Generating random numbers and using nested iteration.

Random Class
import java.util.Random;
Random rng = new Random();

rng.nextInt(n)         // random int: 0 to n-1 (inclusive)
rng.nextInt(10)        // 0–9
rng.nextInt(10) + 1    // 1–10 (shift range up)
rng.nextInt(6) + 1     // 1–6 (simulate die roll)

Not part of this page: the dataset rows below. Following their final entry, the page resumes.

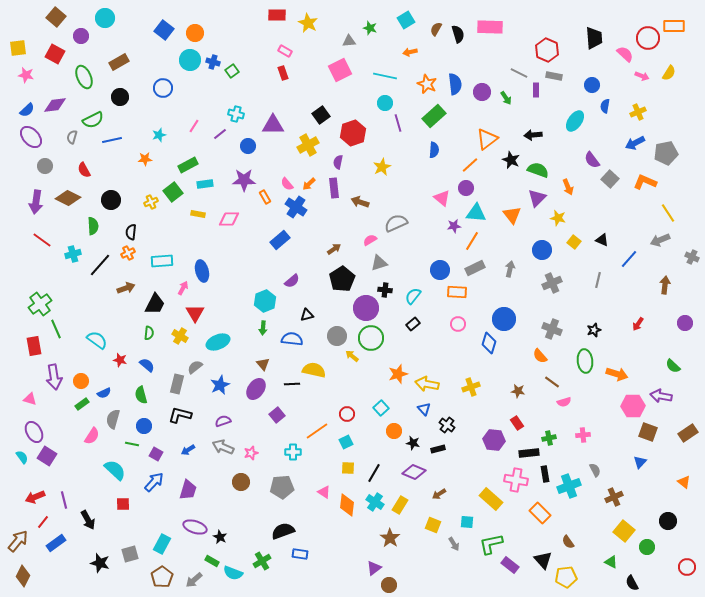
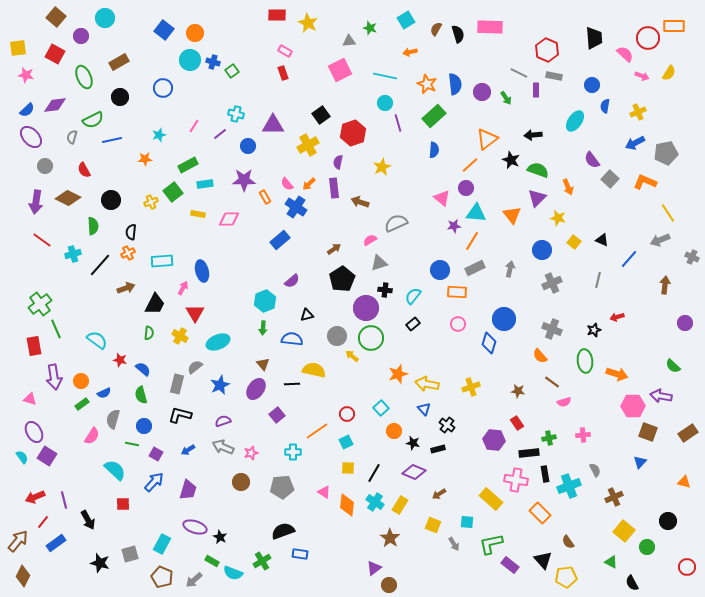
red arrow at (638, 324): moved 21 px left, 7 px up; rotated 40 degrees clockwise
blue semicircle at (147, 365): moved 4 px left, 4 px down
orange triangle at (684, 482): rotated 24 degrees counterclockwise
brown pentagon at (162, 577): rotated 15 degrees counterclockwise
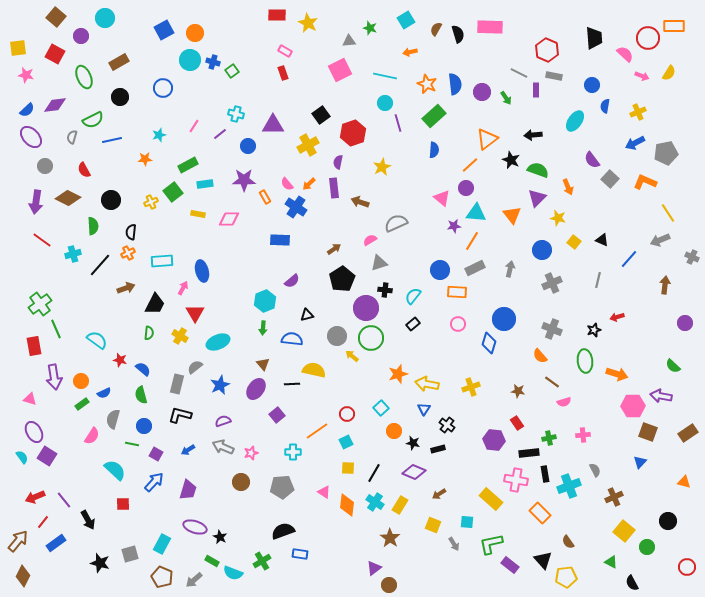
blue square at (164, 30): rotated 24 degrees clockwise
blue rectangle at (280, 240): rotated 42 degrees clockwise
blue triangle at (424, 409): rotated 16 degrees clockwise
purple line at (64, 500): rotated 24 degrees counterclockwise
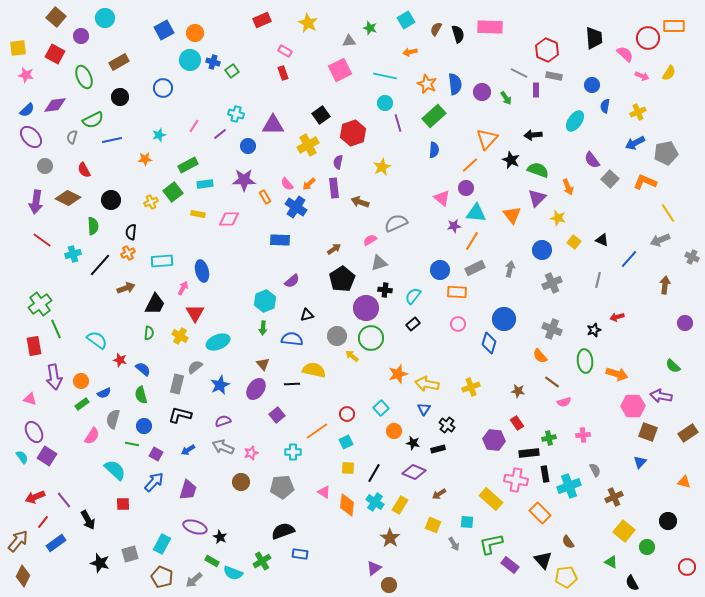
red rectangle at (277, 15): moved 15 px left, 5 px down; rotated 24 degrees counterclockwise
orange triangle at (487, 139): rotated 10 degrees counterclockwise
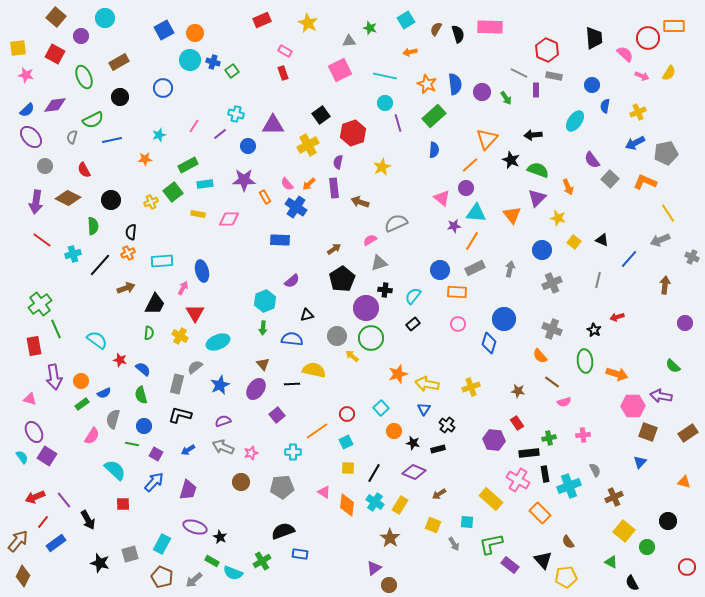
black star at (594, 330): rotated 24 degrees counterclockwise
pink cross at (516, 480): moved 2 px right; rotated 20 degrees clockwise
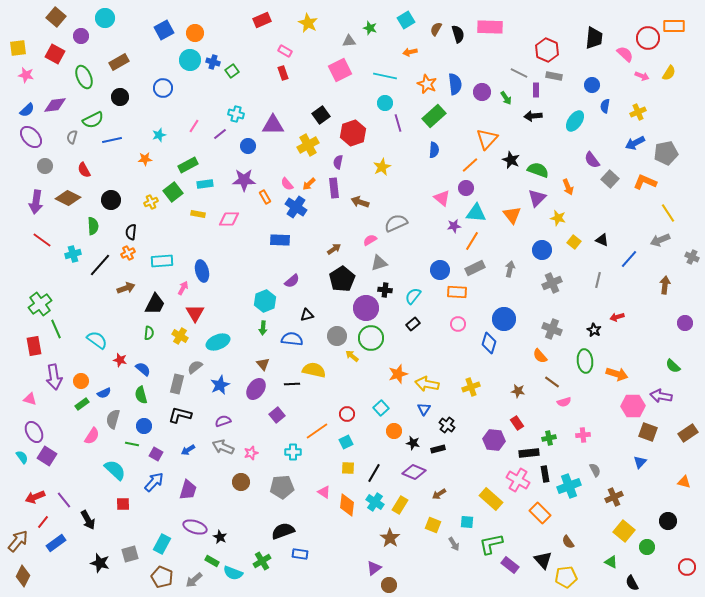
black trapezoid at (594, 38): rotated 10 degrees clockwise
black arrow at (533, 135): moved 19 px up
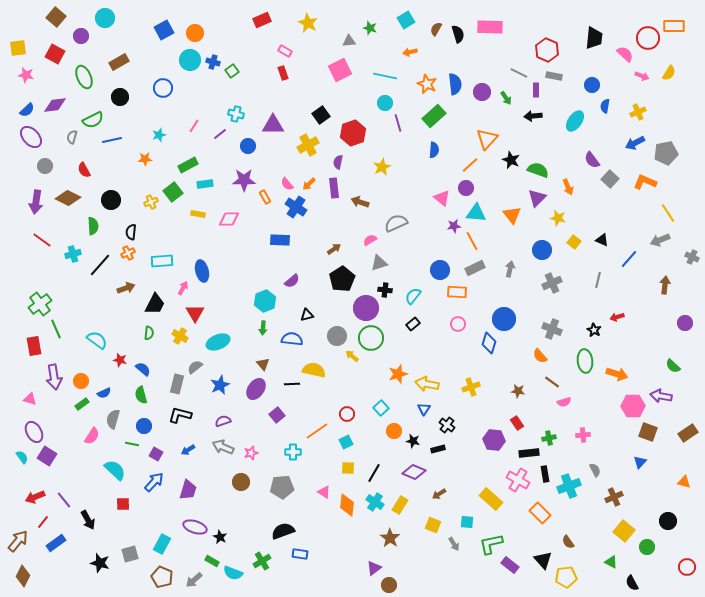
orange line at (472, 241): rotated 60 degrees counterclockwise
black star at (413, 443): moved 2 px up
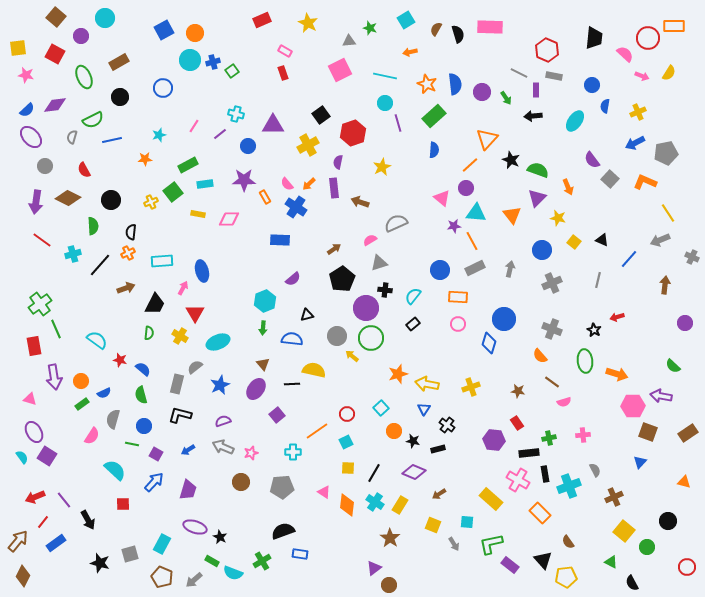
blue cross at (213, 62): rotated 32 degrees counterclockwise
purple semicircle at (292, 281): moved 1 px right, 2 px up
orange rectangle at (457, 292): moved 1 px right, 5 px down
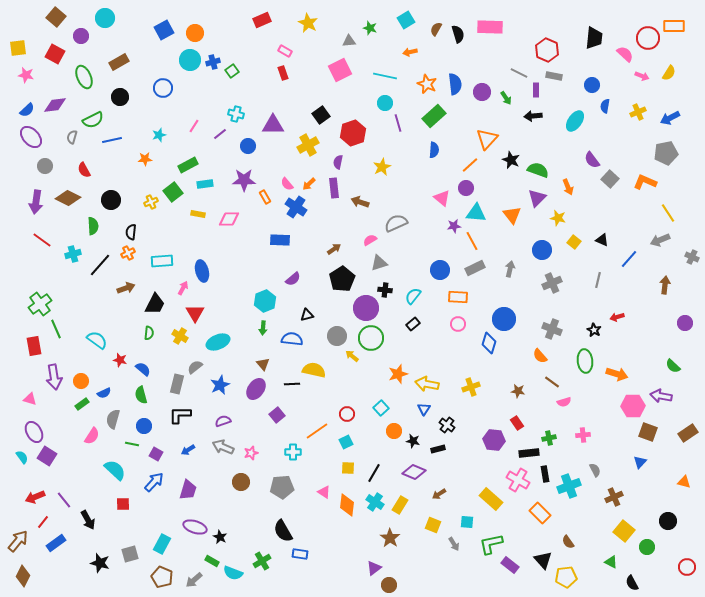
blue arrow at (635, 143): moved 35 px right, 25 px up
black L-shape at (180, 415): rotated 15 degrees counterclockwise
black semicircle at (283, 531): rotated 100 degrees counterclockwise
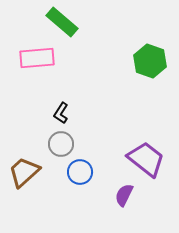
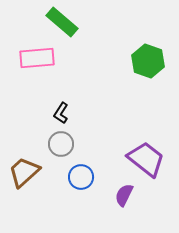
green hexagon: moved 2 px left
blue circle: moved 1 px right, 5 px down
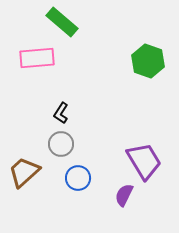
purple trapezoid: moved 2 px left, 2 px down; rotated 21 degrees clockwise
blue circle: moved 3 px left, 1 px down
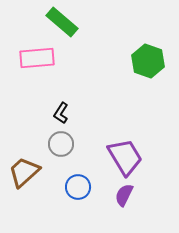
purple trapezoid: moved 19 px left, 4 px up
blue circle: moved 9 px down
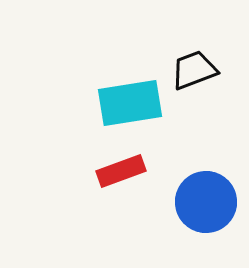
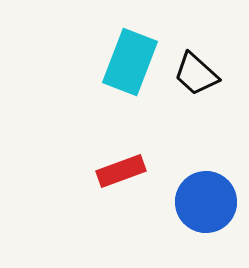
black trapezoid: moved 2 px right, 4 px down; rotated 117 degrees counterclockwise
cyan rectangle: moved 41 px up; rotated 60 degrees counterclockwise
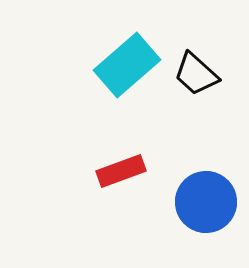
cyan rectangle: moved 3 px left, 3 px down; rotated 28 degrees clockwise
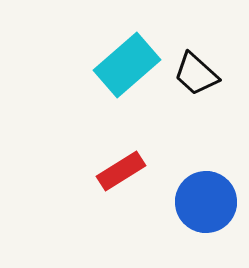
red rectangle: rotated 12 degrees counterclockwise
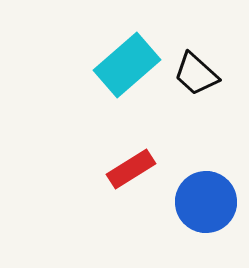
red rectangle: moved 10 px right, 2 px up
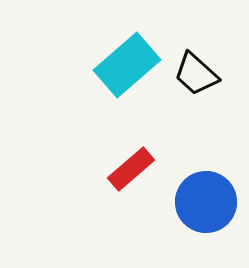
red rectangle: rotated 9 degrees counterclockwise
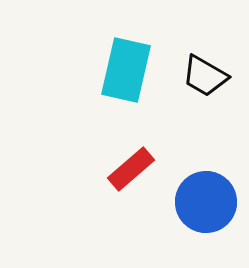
cyan rectangle: moved 1 px left, 5 px down; rotated 36 degrees counterclockwise
black trapezoid: moved 9 px right, 2 px down; rotated 12 degrees counterclockwise
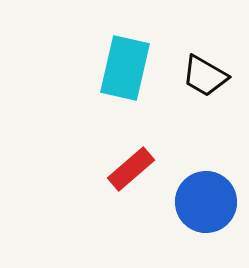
cyan rectangle: moved 1 px left, 2 px up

// General range [min, max] inclusive:
rng.nextInt(max - min + 1) + min
Formula for range [a, b] inclusive: rng.nextInt(b - a + 1) + a
Nested For Loops
An inner loop runs completely for each iteration of the outer loop. Total iterations = outer count × inner count.
for(int i = 1; i <= 3; i++){
  for(int j = 1; j <= 3; j++){
    System.out.print(i * j + "\t");
  }
  System.out.println();
}
// Output: multiplication table 1..3

JUnit Testing

Testing individual methods in isolation.

Test Structure
import org.junit.jupiter.api.Test;
import static org.junit.jupiter.api.Assertions.*;

public class PersonTest {
  @Test
  public void testGetName(){
    Person p = new Person("Alice", 20);
    assertEquals("Alice", p.getName());
  }
}

Common Assert Methods

AssertWhat it checks
assertEquals(expected, actual)Two values are equal
assertNotEquals(a, b)Two values are not equal
assertTrue(condition)Condition is true
assertFalse(condition)Condition is false
assertNull(obj)Object is null
assertNotNull(obj)Object is not null
Always test getters right after construction. Test setters by setting a value then getting it back. Test toString for expected string output.
Each test method must be annotated with @Test. If an assertion fails, the test immediately stops and reports failure. One assert per test is a good practice.